Students grow closer after their families combine
After years of living together in a blended family siblings grow closer as step-siblings
October 20, 2018
Waking up in a rush in the morning, senior Alec Schiffman and junior Emma Smith get dressed and hurriedly push past each other as they leave the house to commute to school in separate cars. While many students attend school with their biological siblings, a few students attend the same high school as their non biological siblings. These select few students encounter this experience daily from living in a blended family.
A blended family consists of a married couple and their children from all previous marriages that have combined and now live together.
Living in a blended family can produce some unusual challenges. For Smith, these challenges were presented with learning and adapting to her new stepmother’s rules and parenting style.
“At first dealing with my stepparent and understanding that they have different rules was a bit challenging at first. As time went on my stepparent got more lenient and trusted us more than they did in the beginning,” Smith said.
Along with the struggles of a blended family comes the compromises that one has to make with their siblings. For sophomore Makenna Kacsir, these compromises consist of working on communication between her and her new stepsister, sophomore Taylor Huddleston.
“At first [Huddleston] would take my clothes without asking, and she would bring them to her mom’s house which was annoying if I wanted to wear the item of clothing she took,” Kacsir said.
For some families like the Smith-Schiffman family, bonding was a little rocky at the beginning of the marriage so they came up with activities to do to get to know each other and spend more time together.
“We play board games together as a family, and we all eat dinner together and that’s one of the main ways that we bond,” Schiffman said.
“Family dinners and playing Cards Against Humanity has also become one of my favorite family activities that we do.”
The Gustafson-Scheelk family that includes freshman Brooks Scheelk and sophomore Greyden Gustafson enjoys being a blended family, but making choices on food has not always been something that brought them happiness.
“Having a large blended family makes it difficult to make decisions on certain things like where to eat,” Gustafson said.
The transition from the start of the marriage to present day has changed drastically for each student with a blended family. This change was particularly extreme for Scheelk who found it difficult to bond with his new siblings at first, but through family activities became closer to them.

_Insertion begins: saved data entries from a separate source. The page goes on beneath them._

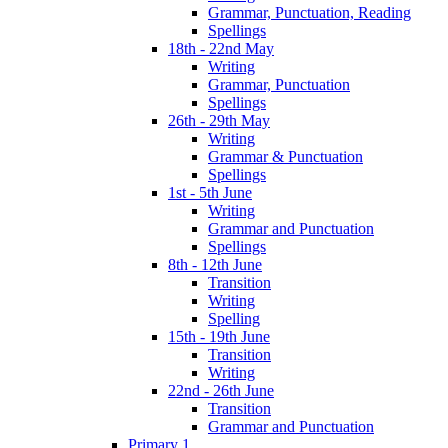
Grammar, Punctuation, Reading
Spellings
18th - 22nd May
Writing
Grammar, Punctuation
Spellings
26th - 29th May
Writing
Grammar & Punctuation
Spellings
1st - 5th June
Writing
Grammar and Punctuation
Spellings
8th - 12th June
Transition
Writing
Spelling
15th - 19th June
Transition
Writing
22nd - 26th June
Transition
Grammar and Punctuation
Primary 1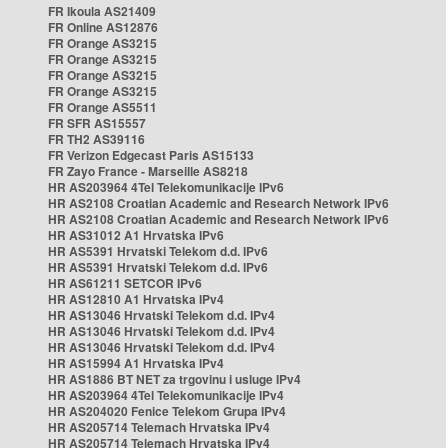
FR Ikoula AS21409
FR Online AS12876
FR Orange AS3215
FR Orange AS3215
FR Orange AS3215
FR Orange AS3215
FR Orange AS5511
FR SFR AS15557
FR TH2 AS39116
FR Verizon Edgecast Paris AS15133
FR Zayo France - Marseille AS8218
HR AS203964 4Tel Telekomunikacije IPv6
HR AS2108 Croatian Academic and Research Network IPv6
HR AS2108 Croatian Academic and Research Network IPv6
HR AS31012 A1 Hrvatska IPv6
HR AS5391 Hrvatski Telekom d.d. IPv6
HR AS5391 Hrvatski Telekom d.d. IPv6
HR AS61211 SETCOR IPv6
HR AS12810 A1 Hrvatska IPv4
HR AS13046 Hrvatski Telekom d.d. IPv4
HR AS13046 Hrvatski Telekom d.d. IPv4
HR AS13046 Hrvatski Telekom d.d. IPv4
HR AS15994 A1 Hrvatska IPv4
HR AS1886 BT NET za trgovinu i usluge IPv4
HR AS203964 4Tel Telekomunikacije IPv4
HR AS204020 Fenice Telekom Grupa IPv4
HR AS205714 Telemach Hrvatska IPv4
HR AS205714 Telemach Hrvatska IPv4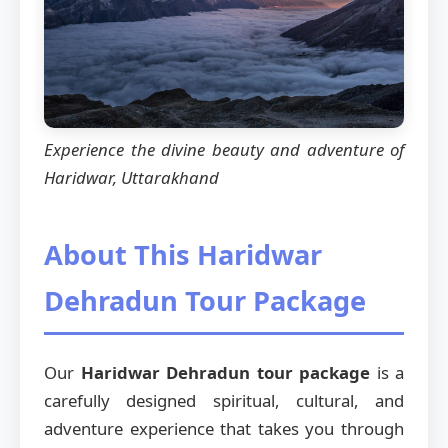
Experience the divine beauty and adventure of
Haridwar, Uttarakhand
About This Haridwar
Dehradun Tour Package
Our
Haridwar Dehradun tour package
is a
carefully designed spiritual, cultural, and
adventure experience that takes you through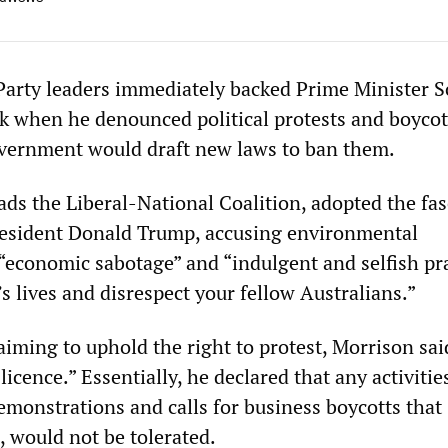
Party leaders immediately backed Prime Minister S
k when he denounced political protests and boycot
vernment would draft new laws to ban them.
ds the Liberal-National Coalition, adopted the fas
resident Donald Trump, accusing environmental
“economic sabotage” and “indulgent and selfish pra
’s lives and disrespect your fellow Australians.”
aiming to uphold the right to protest, Morrison sai
licence.” Essentially, he declared that any activitie
emonstrations and calls for business boycotts that
, would not be tolerated.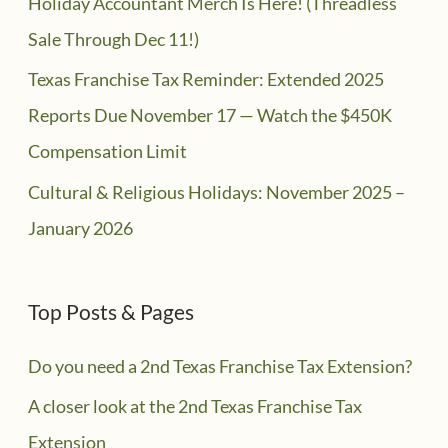
Holiday Accountant Merch Is Here! (Threadless
Sale Through Dec 11!)
Texas Franchise Tax Reminder: Extended 2025
Reports Due November 17 — Watch the $450K
Compensation Limit
Cultural & Religious Holidays: November 2025 –
January 2026
Top Posts & Pages
Do you need a 2nd Texas Franchise Tax Extension?
A closer look at the 2nd Texas Franchise Tax
Extension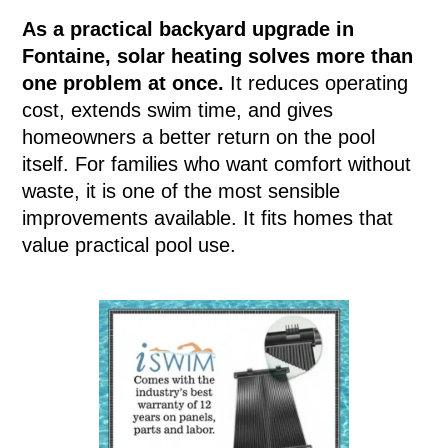
As a practical backyard upgrade in
Fontaine, solar heating solves more than
one problem at once.
It reduces operating
cost, extends swim time, and gives
homeowners a better return on the pool
itself. For families who want comfort without
waste, it is one of the most sensible
improvements available. It fits homes that
value practical pool use.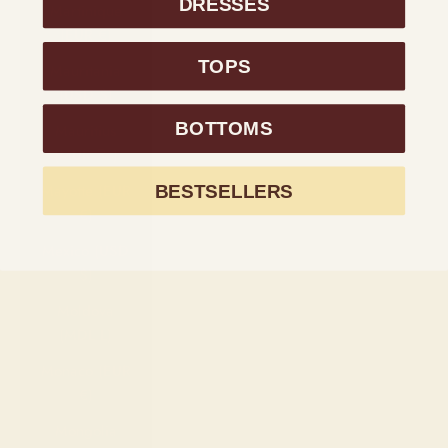
DRESSES
Martinique
(EUR €)
TOPS
Mauritania
(USD $)
BOTTOMS
Mauritius
(MUR ₨)
BESTSELLERS
Mayotte (EUR
€)
Mexico (USD
$)
Moldova
(MDL L)
Monaco (EUR
€)
Mongolia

“In the beginning when our parents first got married is was a little awkward for me and my siblings since we didn’t really know each other that well,” Scheelk said. “[Now] as a family, and as siblings, [Gustafson and I] have grown very close since the start of the marriage.”
After living in a blended family for nearly six years, Huddleston described her experience of living in a blended family as enjoyable and extremely interesting.
“It’s very fun to share a room and have another sibling that’s around your age that you can talk to and hangout with,” Huddleston said. “[Kacsir] and I have really bonded and grown as siblings and that’s a very cool experience to have with someone.”
Encountering certain situations in life that are unexpected like a divorce, or a death in the family can be very challenging to overcome and persevere through. Smith-Schiffman family has persevered through living in a blended family.
“Living in a blended family, in the beginning it took a bit of time to overcome the new parenting styles that our new step parent, or parents, used,” Smith said. “Our parents eventually compromised and mixed together their parenting styles over time, naturally.”